Alors il était parti, avec un cadie – faux départ –, puis avec un sac à dos bien chargé. Et il était allé en Grèce trois mois durant. Il y avait rencontré, comme Miller, son "colosse", son «Katsimbalis»... Mais c'était une femme de 72 ans devenue sa grand-mère de coeur, une conteuse née, comme le héros d'Henry – et tout aussi charismatique. – Léla ! Il pourrait en faire un roman ! C'était quelque part dans les Cyclades. Mais il était alors un résident étranger, et en hiver il était retourné chez lui. Il avait fêté Noël en famille avec ses trois frères et sa chère petite soeur... Sa chère petite soeur...

 

La femme du camping, elle, avait le discours râpeux. Paul l'écoutait avec compassion et une certaine candeur. Il se taisait. Il se contentait de "mmm". Il la comprenait et il comprenait aussi les autres qu'elle accusait.

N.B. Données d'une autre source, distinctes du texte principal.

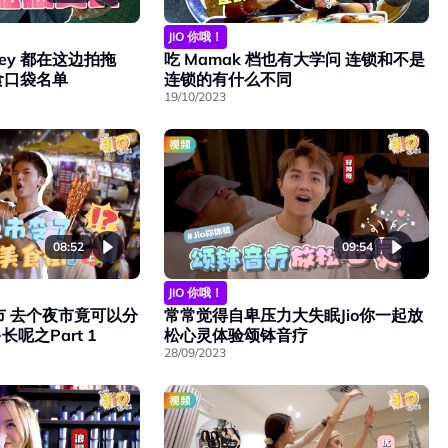
JIO 你哦！
hley 都在这边拍拖
吃 Mamak 档也有大学问 连锁和不是
食口袋名单
连锁的有什么不同
19/10/2023
08:52
09:54
JIO 你哦！
市 去个夜市竟可以分
常常觉得自卑压力大失眠Jio你一起放
呢之Part 1
松心灵体验颂钵音疗
28/09/2023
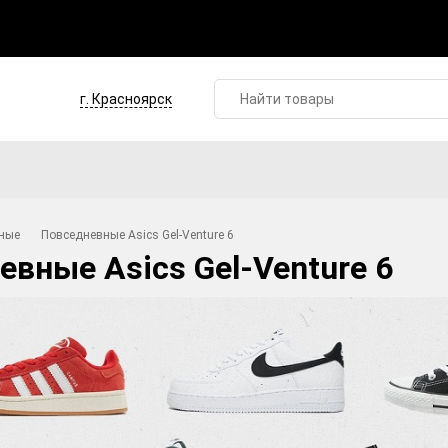
г. Красноярск
ные
Повседневные Asics Gel-Venture 6
вные Asics Gel-Venture 6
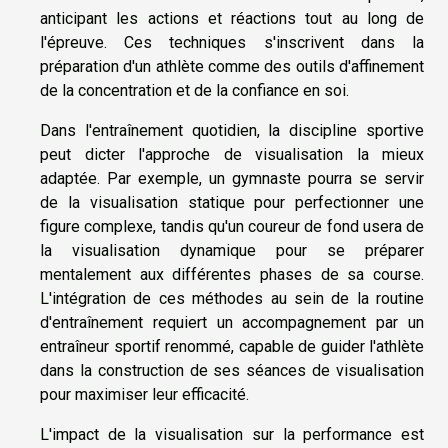
anticipant les actions et réactions tout au long de
l'épreuve. Ces techniques s'inscrivent dans la
préparation d'un athlète comme des outils d'affinement
de la concentration et de la confiance en soi.
Dans l'entraînement quotidien, la discipline sportive
peut dicter l'approche de visualisation la mieux
adaptée. Par exemple, un gymnaste pourra se servir
de la visualisation statique pour perfectionner une
figure complexe, tandis qu'un coureur de fond usera de
la visualisation dynamique pour se préparer
mentalement aux différentes phases de sa course.
L'intégration de ces méthodes au sein de la routine
d'entraînement requiert un accompagnement par un
entraîneur sportif renommé, capable de guider l'athlète
dans la construction de ses séances de visualisation
pour maximiser leur efficacité.
L'impact de la visualisation sur la performance est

Depuis longtemps, Paul avait la conscience que les passions convergeaient et divergeaient sur ce même homme qui inspirait de l'amour – mais suscitait aussi de la haine, de la jalousie (Rimbaud et ses «enfants», haïs par ceux de Verlaine et vice-versa...). Oui, Rimbaud était un homme hors du temps et donc de tout temps; la propriété de personne tout en étant une terre pour tout le monde, que l'on pouvait labourer jusqu'à plus soif, – offrande à coeur ouvert, à coeur perdu.

« Chacun voit Rimbaud selon ce qu'il est » se dit Paul.